The Q4 earnings season has kick started and Johnson & Johnson (JNJ - Free Report) is the first to have reported earnings in the health care world. The world's biggest maker of health care products continued its long streak of earnings beat but missed on revenues hit by currency headwinds (read: Favorite Sectors of Q4 and Their Rewarding ETFs).
Johnson and Johnson Q4 Results in Focus
Earnings per share came in at $1.27, a couple of cents above the Zacks Consensus Estimate and 2.4% better than the year-ago earnings. Revenues slid 0.6% year over year to $18.3 billion, and fell shy of the Zacks Consensus Estimate of $18.5 billion. Strong dollar and stiff competition weighed on top-line growth in the last quarter. International sales declined 6.7% while domestic sales rose 7.4%.
Notably, sales of the blockbuster hepatitis C medicine – Olysio – plunged 59.7% from Q3. This is because the new prescription, Harvoni, combining two drugs in one pill offered by Gilead (GILD - Free Report) has eroded its strong competitive position in hepatitis C treatment.
The currency headwind would remain a major drag on international revenue growth this year. Despite this, the company expects earnings per share in the range of $6.12–$6.27, the midpoint of which is above the Zacks Consensus Estimate of $6.12.
Shares of JNJ dropped as much as 3.6% on the day on elevated volume of about 2.5 times the normal average daily trade.
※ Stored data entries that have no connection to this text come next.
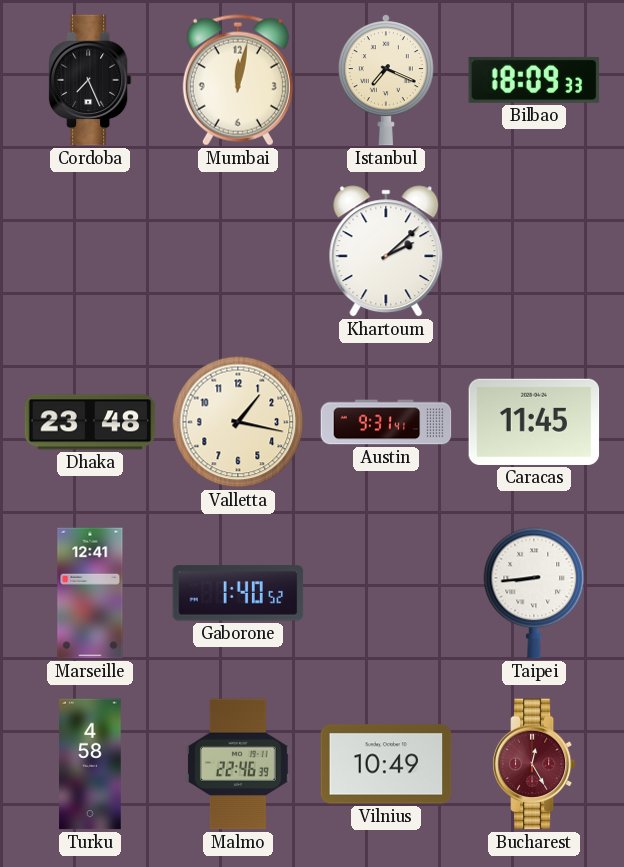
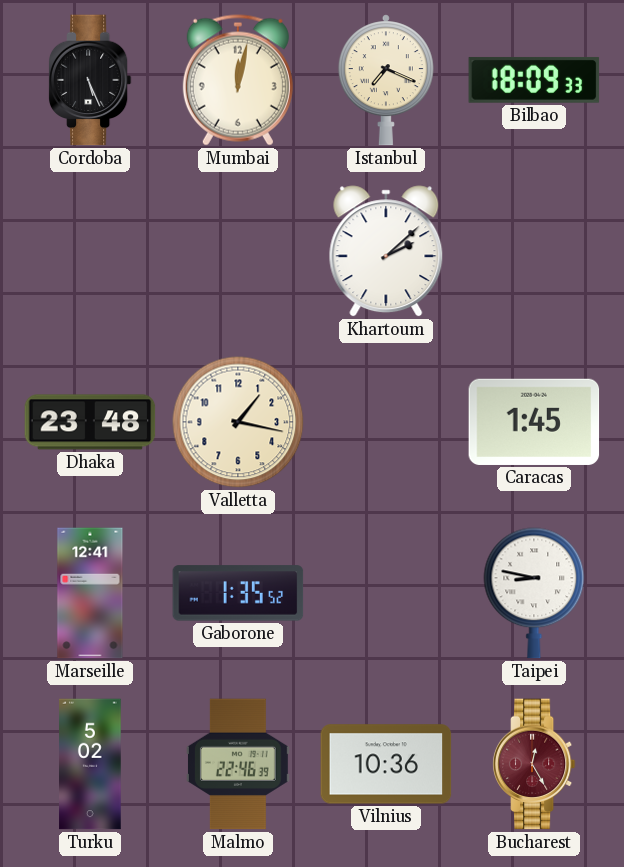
Cordoba: 7:26 -> 5:26
Austin: 9:31 -> none
Caracas: 11:45 -> 1:45
Gaborone: 1:40 -> 1:35
Taipei: 8:44 -> 8:47
Turku: 4:58 -> 5:02
Vilnius: 10:49 -> 10:36
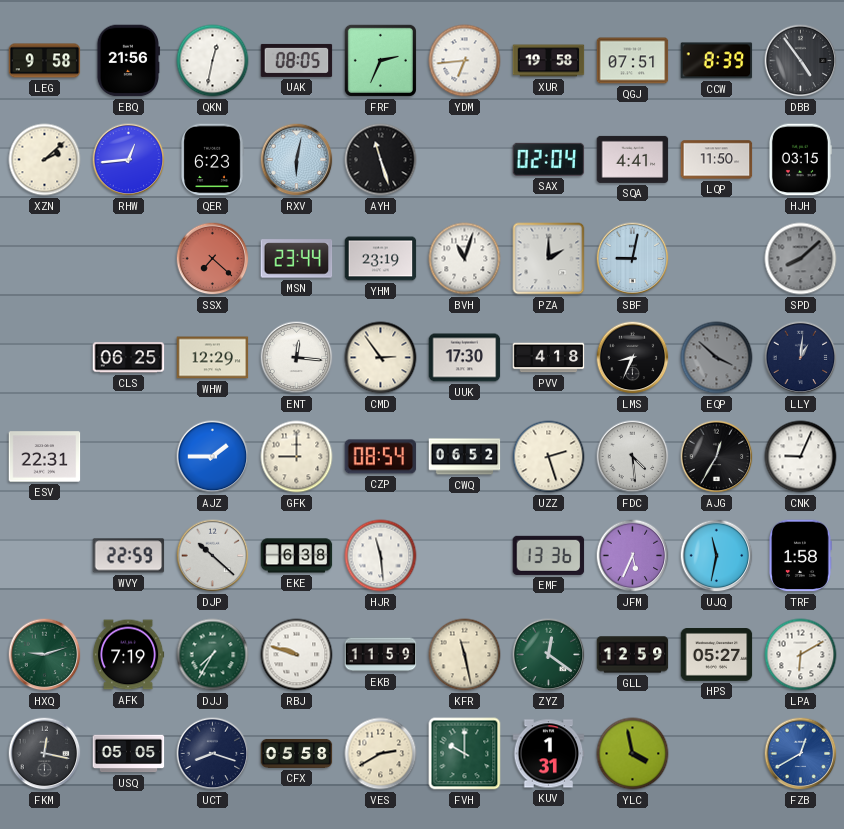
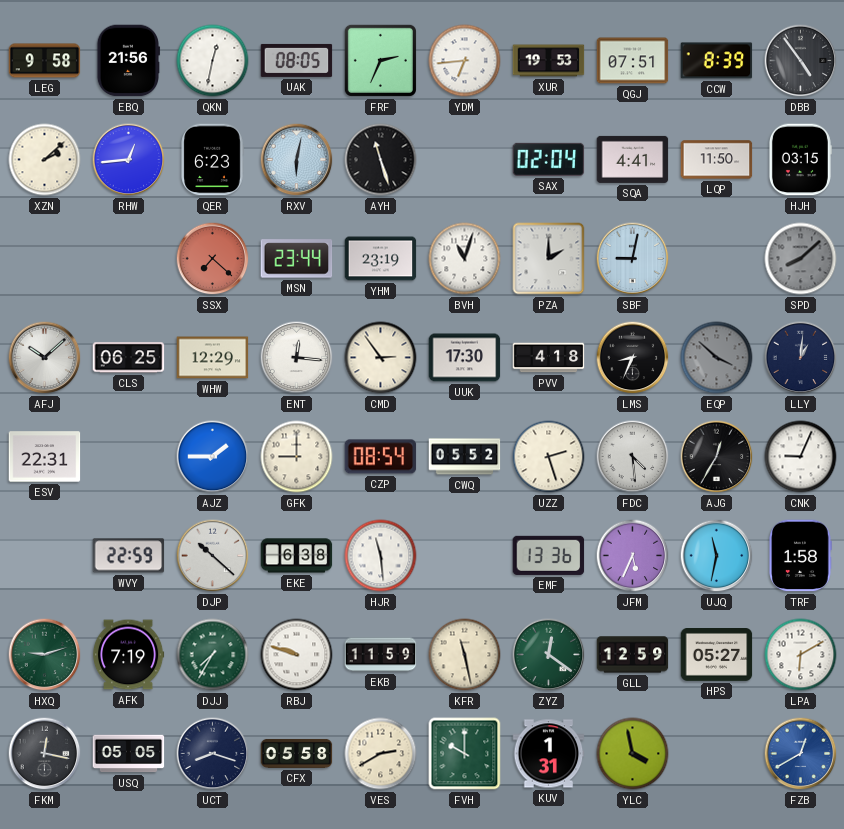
XUR: 19:58 -> 19:53
AFJ: none -> 10:08
CWQ: 06:52 -> 05:52
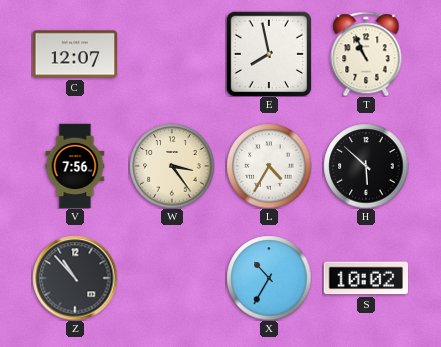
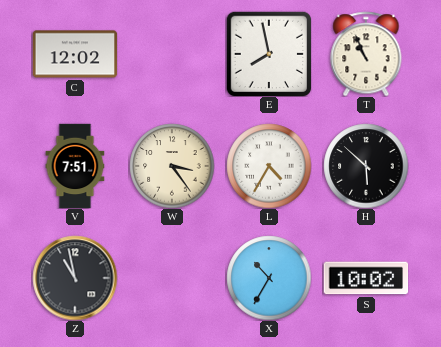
C: 12:07 -> 12:02
V: 7:56 -> 7:51
Z: 10:53 -> 10:58
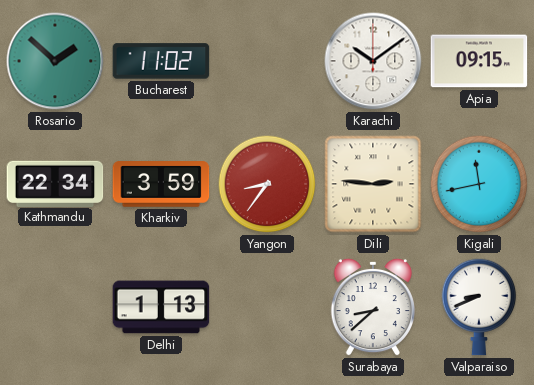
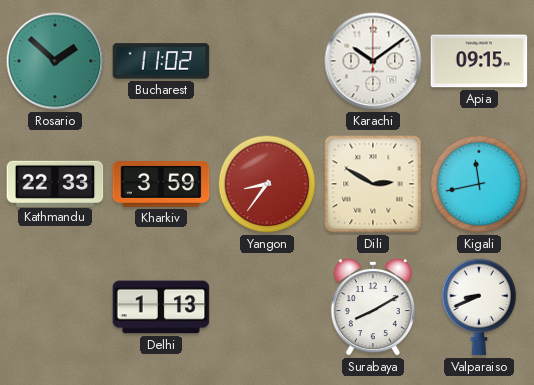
Kathmandu: 22:34 -> 22:33
Dili: 2:46 -> 2:50
Surabaya: 8:38 -> 8:10
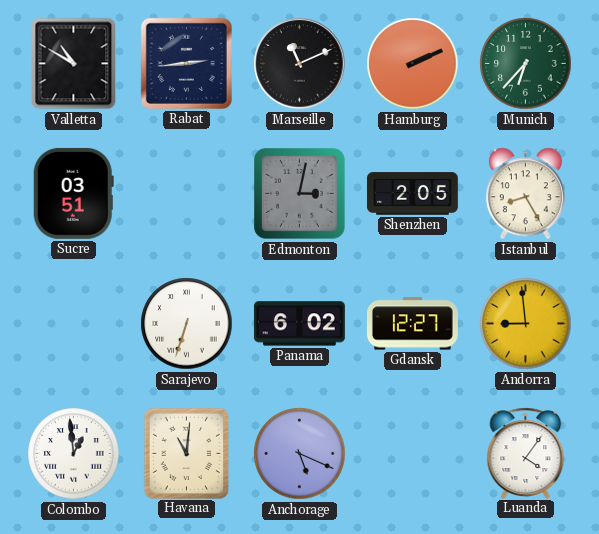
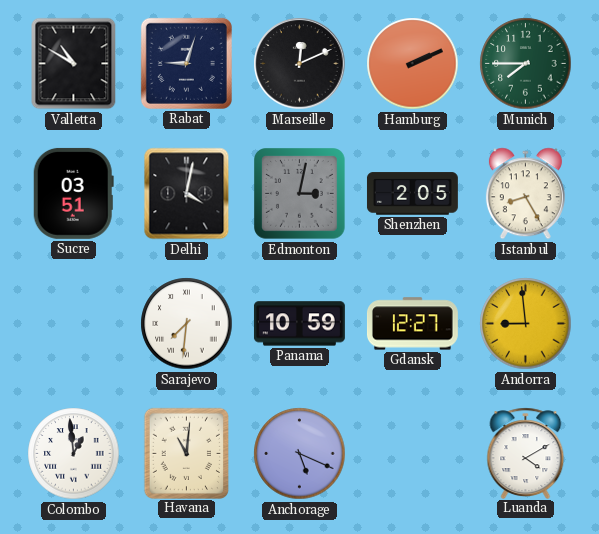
Rabat: 2:44 -> 9:03
Marseille: 11:11 -> 12:11
Munich: 6:37 -> 7:45
Delhi: none -> 4:02
Sarajevo: 6:33 -> 7:31
Panama: 6:02 -> 10:59
Luanda: 4:06 -> 4:10
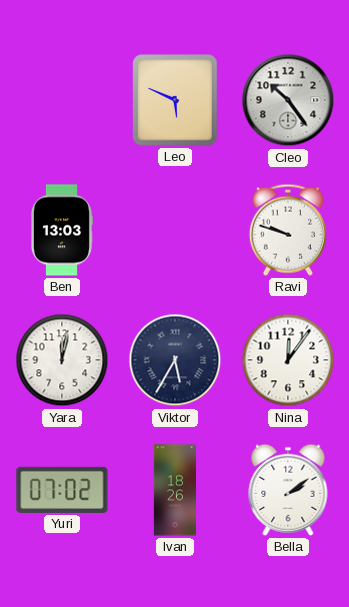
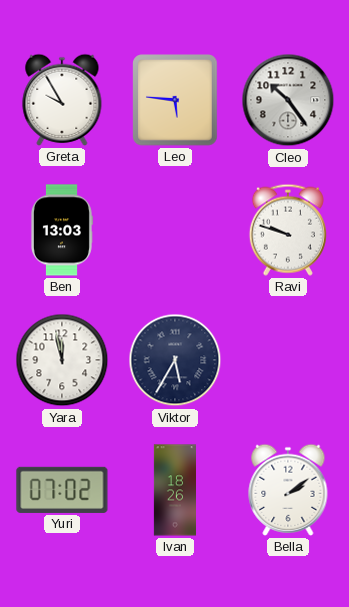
Greta: none -> 9:55
Leo: 5:49 -> 5:46
Yara: 12:02 -> 11:58
Nina: 12:06 -> none
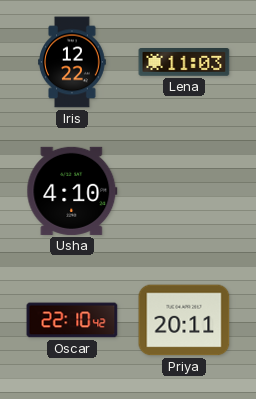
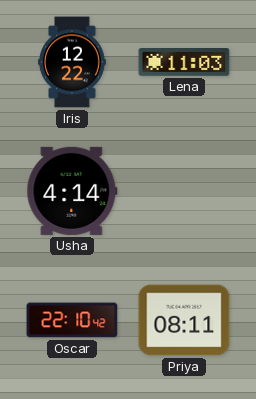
Usha: 4:10 -> 4:14
Priya: 20:11 -> 08:11
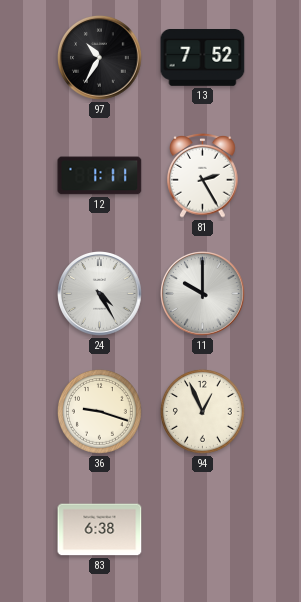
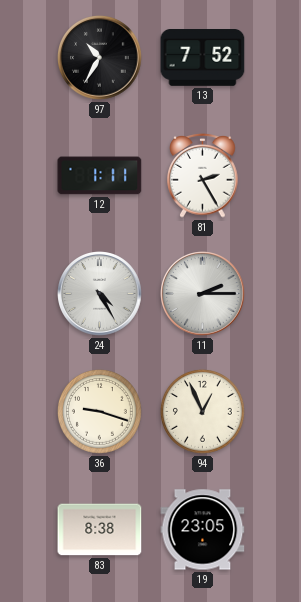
11: 10:00 -> 2:15
83: 6:38 -> 8:38
19: none -> 23:05
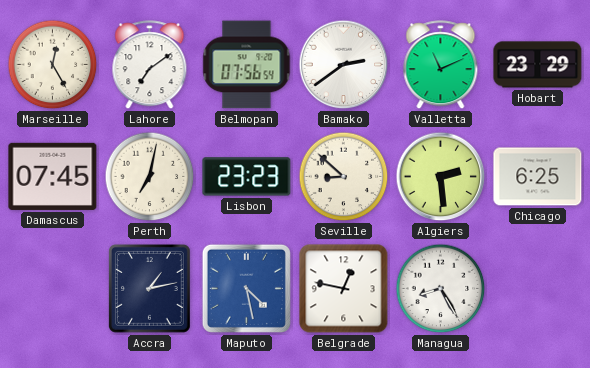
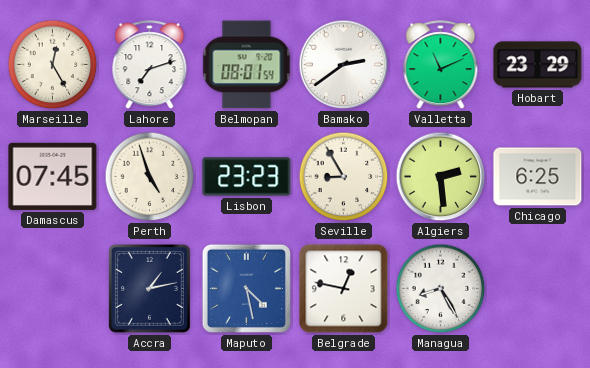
Lahore: 7:09 -> 7:12
Belmopan: 07:56 -> 08:01
Perth: 7:02 -> 4:57
Seville: 8:52 -> 8:55
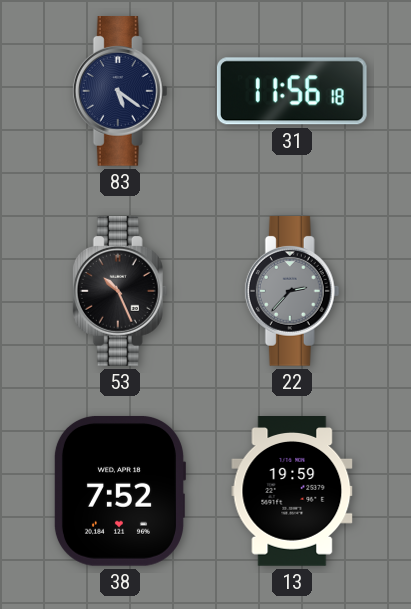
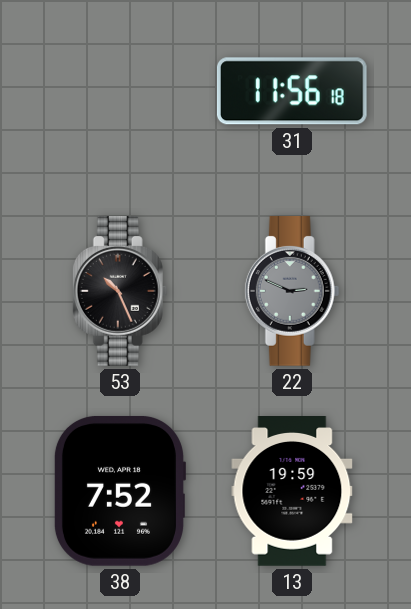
83: 5:21 -> none
22: 2:37 -> 2:49
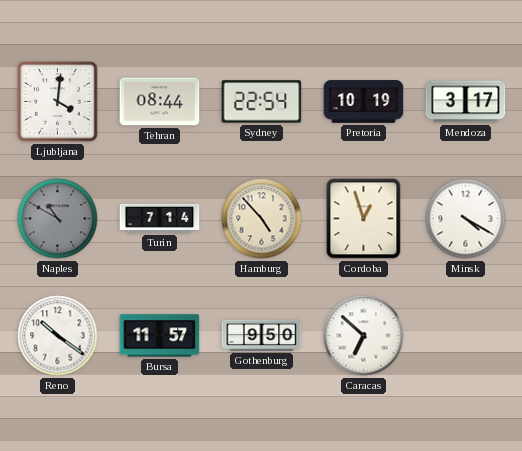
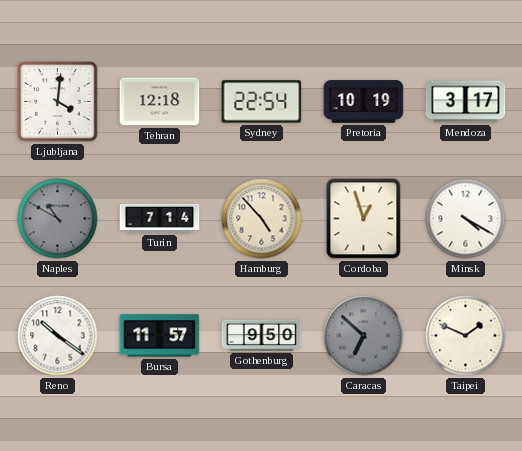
Tehran: 08:44 -> 12:18
Caracas dial: white -> grey
Taipei: none -> 1:49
However, the stock recovered slightly at the close, at down 2.6%.
ETFs in Focus
The mixed result has put health care ETFs in focus for the coming days, especially the products having the largest allocation to this health care behemoth. Investors should closely monitor the movement in these funds and could catch the opportunity from any surge in the JNJ price or avoid these if the stock drags them down (see: all the Healthcare ETFs here).
Health Care Select Sector SPDR Fund ((XLV - Free Report) )
The most popular health care ETF, XLV follows the S&P Health Care Select Sector Index. This fund manages about $12.9 billion in its asset base and trades in heavy volume of more than 9 million shares. Expense ratio came in at 0.16% annually. In total, the fund holds 57 securities in its basket with JNJ taking the top spot at 10.85% of the assets.
Pharma accounts for 44.2% share from a sector look while biotech, health care providers and services, and equipment and suppliers make up for double-digit exposure. The fund gained about 2.9% in the year-to-date time frame and has a Zacks ETF Rank of 2 or ‘Buy’ rating with a Medium risk outlook.
iShares U.S. Healthcare ETF ((IYH - Free Report) )
This fund provides exposure to 115 securities by tracking the Dow Jones U.S. Health Care Index. Here again, Johnson & Johnson dominates the fund’s return at 10.06% of total assets. In terms of industrial exposure, pharma takes the top spot at 42.1%, followed by biotech (22.6%), medical equipment (16.6%) and health care services (14.6%).
The product has amassed nearly $2.0 billion in its asset base while charges 43 bps in annual fees. It trades in good volume of about 380,000 shares a day, suggesting a relatively tight bid/ask spread. IYH is up about 3.2% year to date and has a Zacks ETF Rank of 3 or ‘Hold’ rating with a Medium risk outlook.
Vanguard Health Care ETF ((VHT - Free Report) )
This ETF tracks the MSCI US Investable Market Health Care 25/50 Index and holds 326 stocks in its basket. Out of these, Johnson & Johnson occupies the top position at 9.4%. Pharma takes the largest share at 38.2% while biotech and health care equipment round off the top three spots (read: Top Ranked Healthcare ETFs in Focus).
VHT is also one of the popular and liquid ETFs with AUM of $4.5 billion and average daily volume of 297,000 shares. It charges 12 bps in annual fees and expenses. The product has added 2.9% so far this year and has a Zacks ETF Rank of 2 with a Medium risk outlook.